My recommendation is to rely on user-space tooling like cp -r, rsync and hardlinks and such that are user-space and broadly supported by all runtimes.
This is a neat idea, but I feel like for a multi-runtime and cross-platform (Mac, Linux, Windows), the sandbox snapshot & restore capability should be:
- be introduced at the top Runtime level, so that it's supported on all types of deployments (local and Kubernetes)
- have a common denominator base implementation that works across all platforms, using more basic approaches such as raw
cp -rorrsync, which works on all OS- each specific runtime, if they have a more specific implementation, can override and do something bespoke
The way this PR is implemented right now, it's too focused on Linux kernel with root + btrfs support, whereas that's not the case for Mac OSX docker engine, and not the case for Google Cloud Kubernetes engine. The requirement to have
sudoand install system level packages in the host machine is a security concern.I think OpenHands maintainers should discuss whether snapshot & restore is a prioritized feature, and if it is slotted onto the roadmap, discuss how to have generally usable implementation of it that isn't so kernel & btrfs dependent.
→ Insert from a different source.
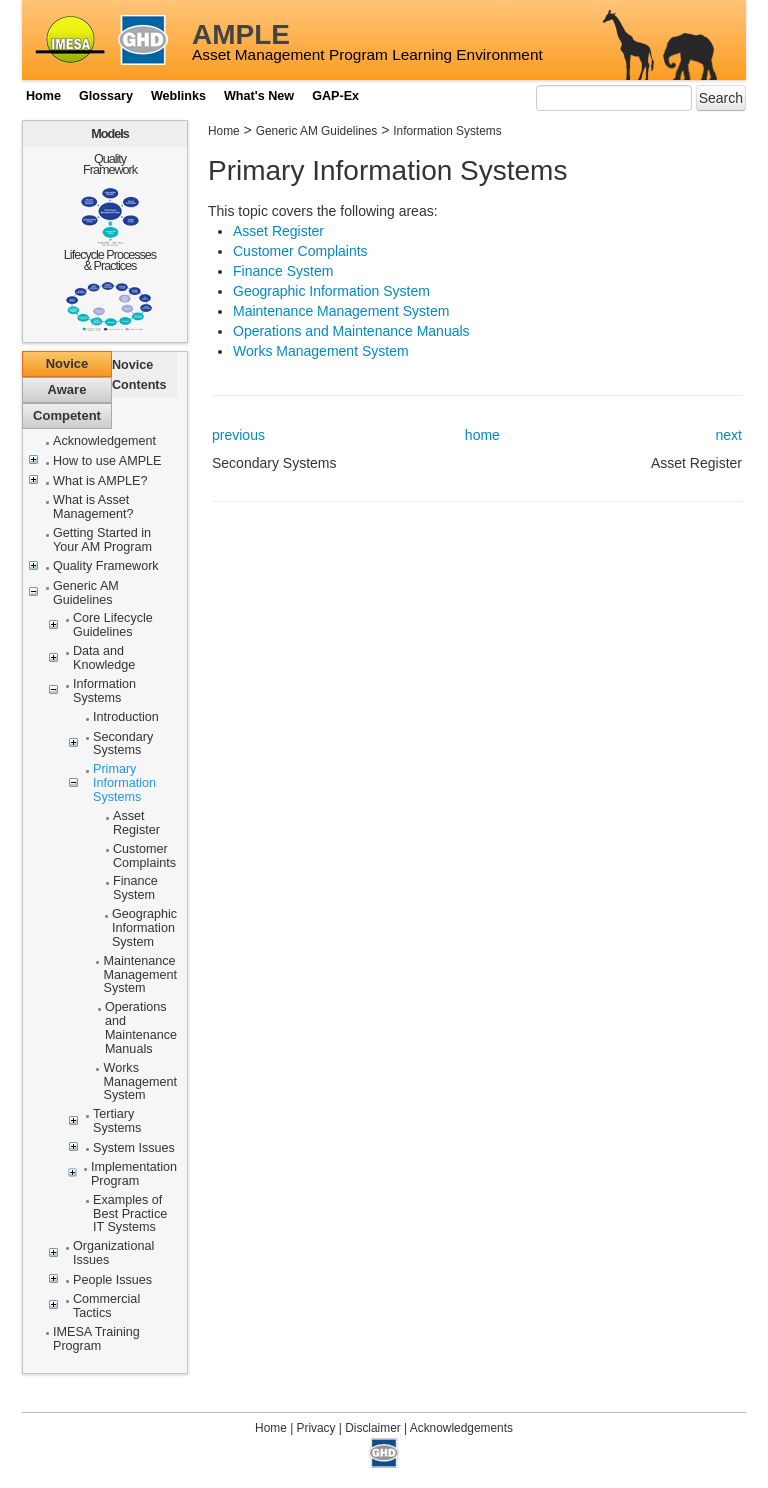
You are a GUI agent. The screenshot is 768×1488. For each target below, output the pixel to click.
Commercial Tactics (106, 1306)
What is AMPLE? (100, 481)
My recommendation is to rely on user-space tooling like
cp -r,rsyncand hardlinks and such that are user-space and broadly supported by all runtimes.
I agree most of this comments. Not only the Mac and gcp, I remember currently openhands still have some problem on Windwos without WSL. I agree that we should discuss whether snapshot & restore is a prioritized feature.
This PR is stale because it has been open for 30 days with no activity. Remove stale label or comment or this will be closed in 7 days.
This PR was closed because it has been stalled for over 30 days with no activity.